La langue française devient alors une arme culturelle au service du militantisme féministe.
En étudiant le discours de Simone Veil sur l’avortement¹⁰, nous constatons qu’elle aurait dû y ajouter des points médians, des mots épicènes ou des pronoms neutres. Sous ce prisme, le texte est tout aussi choquant que la publicité Manpower diffusée dans les années 1980, dont le slogan était : « On a parfois besoin d’autres hommes pour réussir, ensemble. »
Seuls les hommes bravaient l’interdiction pour aider les femmes en détresse et ne pas les « rejeter dans la solitude » ?
Personne n’y avait pensé. Pourtant, avant d’espérer la loi sur l’écriture inclusive, le 17 janvier 1975, la loi légalisait l’avortement.
La ministre de la Santé a su faire évoluer les mentalités, forcer au travail d’introspection afin de modifier la perception du monde.
Rose-Marie Lagrave évoque « la honte sociale », cette appréciation sclérosante de l’ascension et des ambitions :
* »Pour une transfuge de classe, il faut au contraire rassembler toute une série de ressources et d’alliés d’ascension pour parvenir à passer les ornières. Je ne m’efface pas, j’ai été portée. »*¹¹
Le combat herculéen est de sortir du château féérique, d’une vision zemmourienne où la femme n’aurait pas de place dans la société, hormis celle du foyer.
Les nostalgiques des armées de l’Empire, préparez-vous à voir ma fille s’affranchir des chaînes du passé.
Nous sommes tous membres de la famille humaine¹².
Richard Wetzel, Avocat Associé
¹ Manuel élémentaire de droit civil par E. Colmet de Santerre, professeur à la faculté de droit de Paris – 1884 – Édition Plon.
² L’expression « en bon père de famille » a été supprimée par la loi n°2014-873 du 4 août 2014 pour l’égalité réelle entre les femmes et les hommes.
³ Roman publié le 4 juillet 1865, par Lewis Carroll.

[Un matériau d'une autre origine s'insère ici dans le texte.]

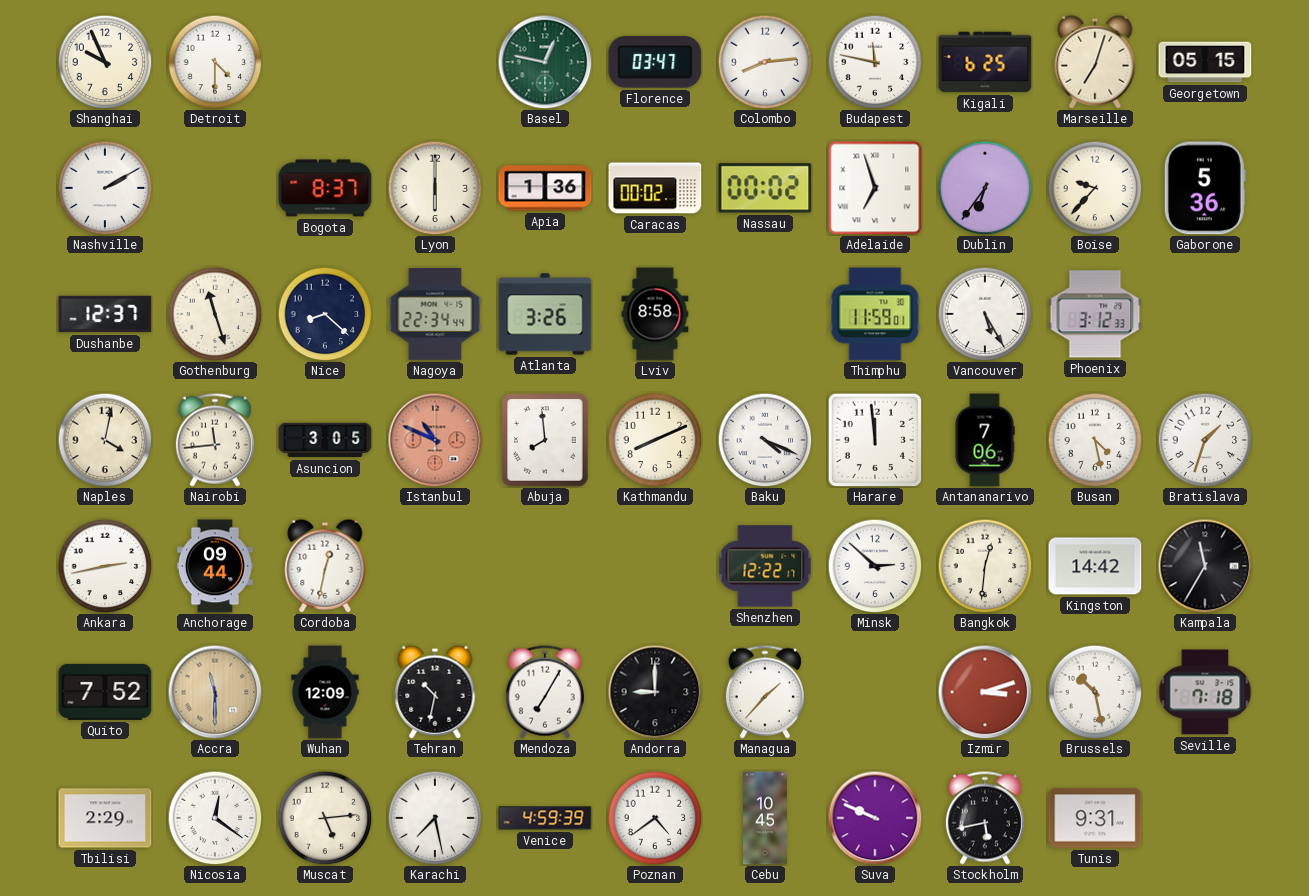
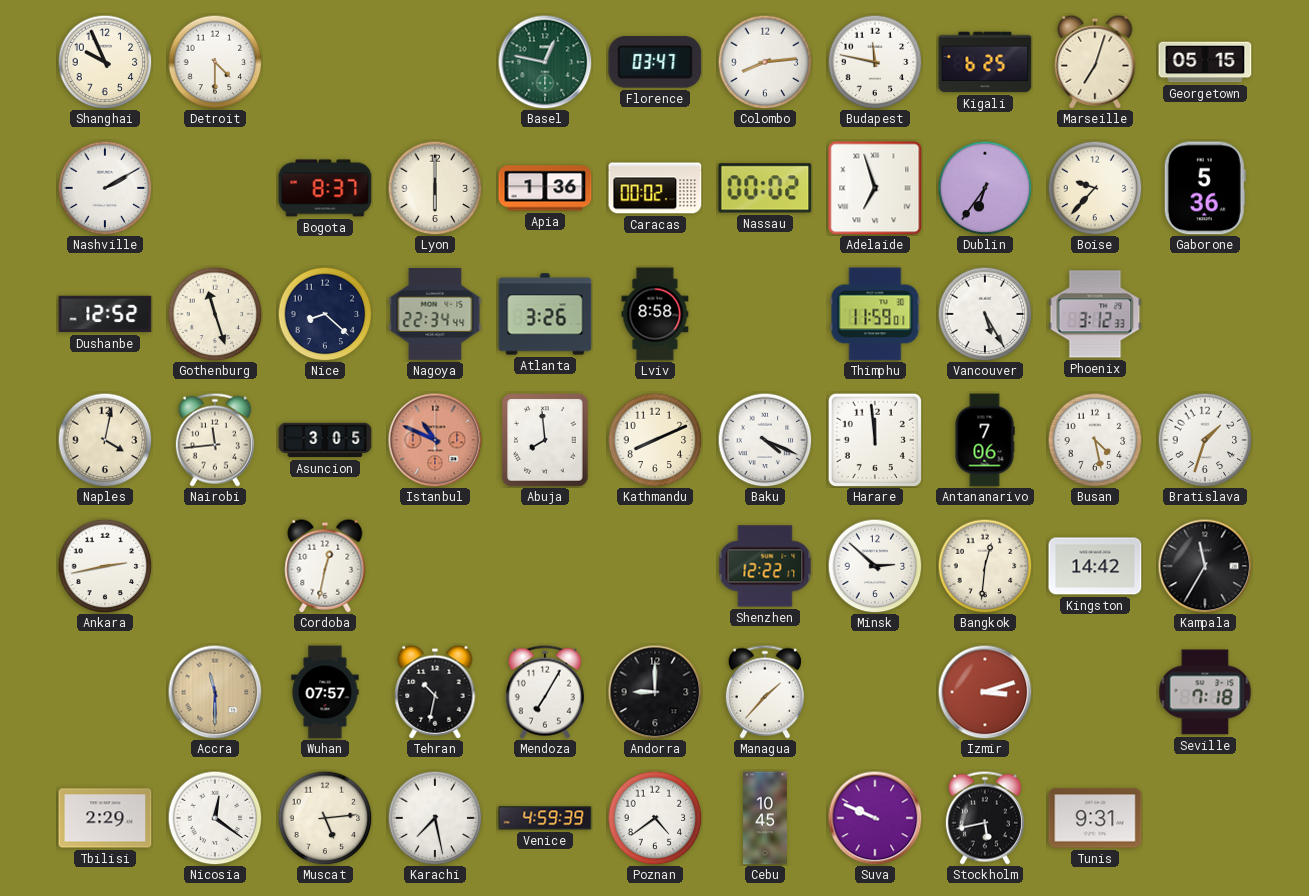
Dushanbe: 12:37 -> 12:52
Anchorage: 09:44 -> none
Quito: 7:52 -> none
Wuhan: 12:09 -> 07:57
Brussels: 10:28 -> none
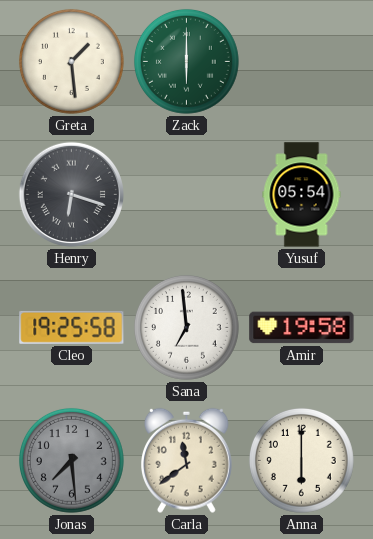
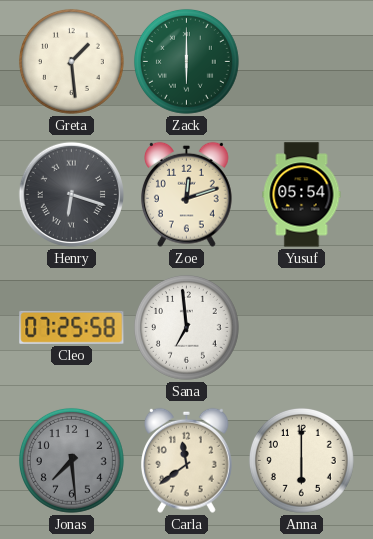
Zoe: none -> 12:12
Cleo: 19:25 -> 07:25
Amir: 19:58 -> none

⁴ Louis II, roi de Bavière, né Louis Othon Frédéric Guillaume de Wittelsbach, à ne pas confondre avec Louis II dit « le Bègue », roi des Francs de 877 à 879.
⁵ Position de l’Académie française, créée en 1635, qui accepta Marguerite Yourcenar, première femme, en 1980.

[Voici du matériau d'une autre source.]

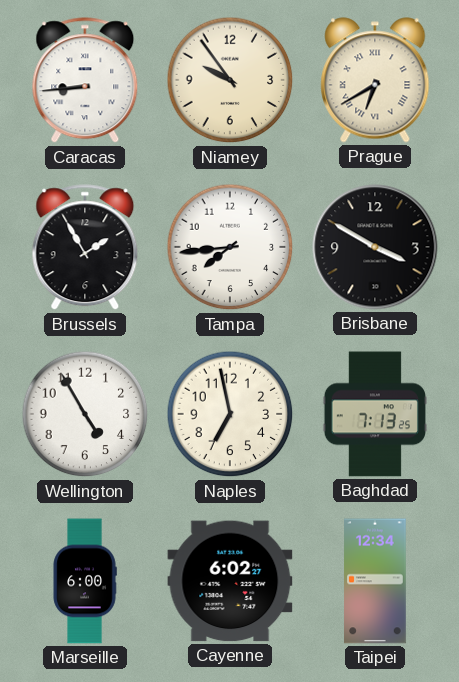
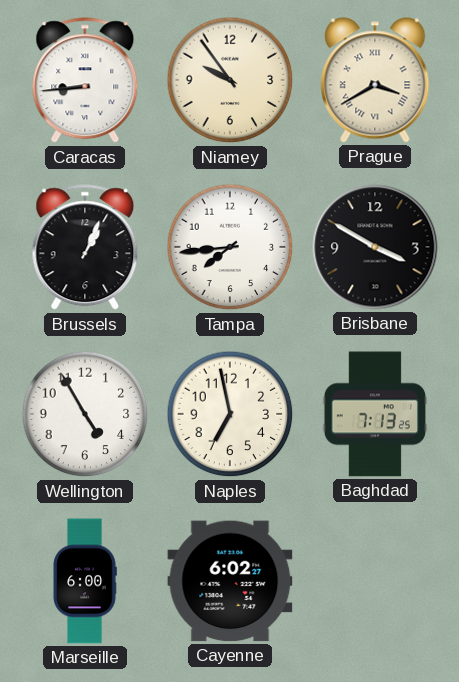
Prague: 6:40 -> 3:40
Brussels: 1:55 -> 1:04
Taipei: 12:34 -> none
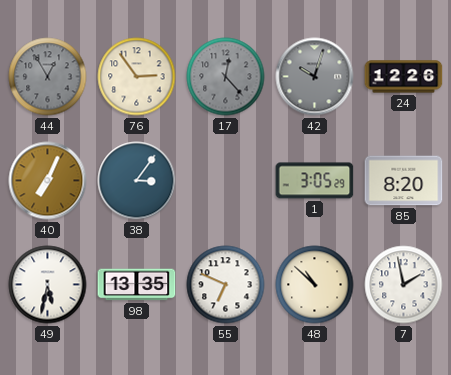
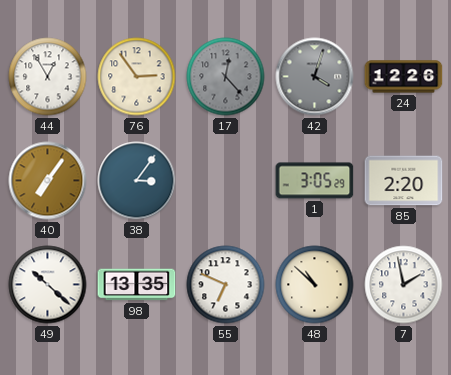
44 dial: grey -> white
42: 10:03 -> 4:03
40: 7:04 -> 7:06
85: 8:20 -> 2:20
49: 5:32 -> 10:22
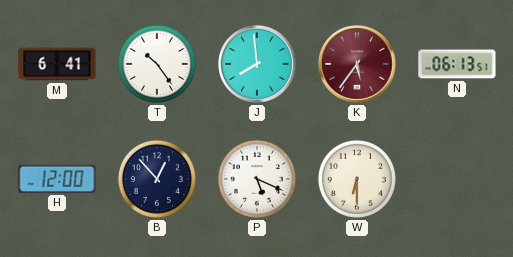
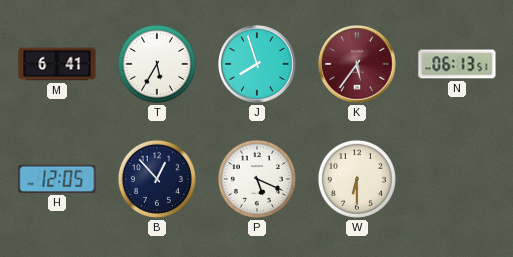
T: 10:24 -> 5:35
J: 7:59 -> 7:57
H: 12:00 -> 12:05
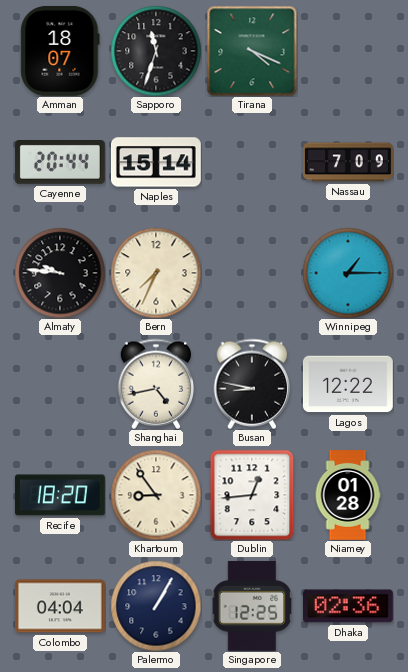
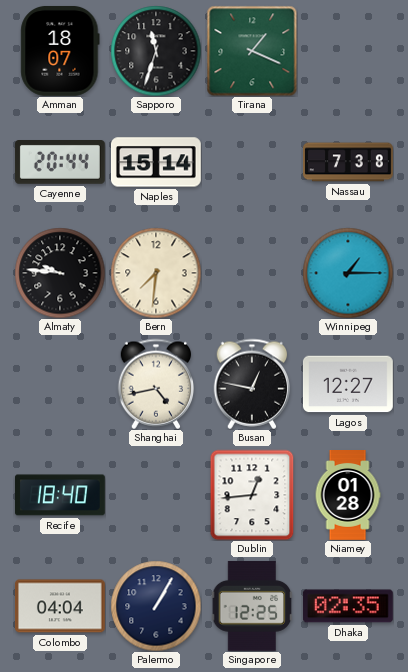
Tirana: 4:19 -> 1:19
Nassau: 7:09 -> 7:38
Bern: 7:34 -> 7:31
Busan: 8:47 -> 12:47
Lagos: 12:22 -> 12:27
Recife: 18:20 -> 18:40
Khartoum: 8:54 -> none
Dhaka: 02:36 -> 02:35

⁶ Propos de madame Hélène Binard, Le Figaro, mercredi 24 février 2021.
⁷ Matthieu 12 :30.
⁸ La Revanche des Sith, film de George Lucas (2005).
⁹ La Tour infernale, film de John Guillermin (1975).
¹⁰ Discours du 26 novembre 1974 à l’Assemblée nationale, Simone Veil est alors ministre de la Santé.
¹¹ Entrevue de madame Rose-Marie Lagrave, sociologue, Libération du 6-7 mars 2021.
¹² Considérant que la reconnaissance de la dignité inhérente à tous les membres de la famille humaine et de leurs droits égaux et inaliénables constitue le fondement de la liberté, de la justice et de la paix dans le monde — Préambule de la Déclaration universelle des droits de l’homme du 10 décembre 1948.